Start of Material provided

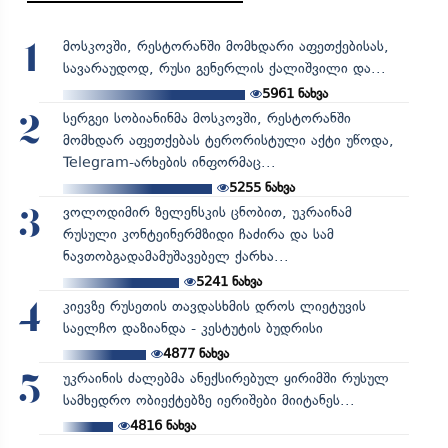
მოსკოვში, რესტორანში მომხდარი აფეთქებისას,
1
სავარაუდოდ, რუსი გენერლის ქალიშვილი და...
5961
ნახვა
სერგეი სობიანინმა მოსკოვში, რესტორანში
2
მომხდარ აფეთქებას ტერორისტული აქტი უწოდა,
Telegram-არხების ინფორმაც...
5255
ნახვა
ვოლოდიმირ ზელენსკის ცნობით, უკრაინამ
3
რუსული კონტეინერმზიდი ჩაძირა და სამ
ნავთობგადამამუშავებელ ქარხა...
5241
ნახვა
კიევზე რუსეთის თავდასხმის დროს ლიეტუვის
4
საელჩო დაზიანდა - კესტუტის ბუდრისი
4877
ნახვა
უკრაინის ძალებმა ანექსირებულ ყირიმში რუსულ
5
სამხედრო ობიექტებზე იერიშები მიიტანეს...
4816
ნახვა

End of Material provided

Exercise description. Beginning at the line that contains "ნავთობგადამამუშავებელ ქარხა...", give again every line down to the end of the material, exactly as written, and stop there.

Answer box.
ნავთობგადამამუშავებელ ქარხა...
5241
ნახვა
კიევზე რუსეთის თავდასხმის დროს ლიეტუვის
4
საელჩო დაზიანდა - კესტუტის ბუდრისი
4877
ნახვა
უკრაინის ძალებმა ანექსირებულ ყირიმში რუსულ
5
სამხედრო ობიექტებზე იერიშები მიიტანეს...
4816
ნახვა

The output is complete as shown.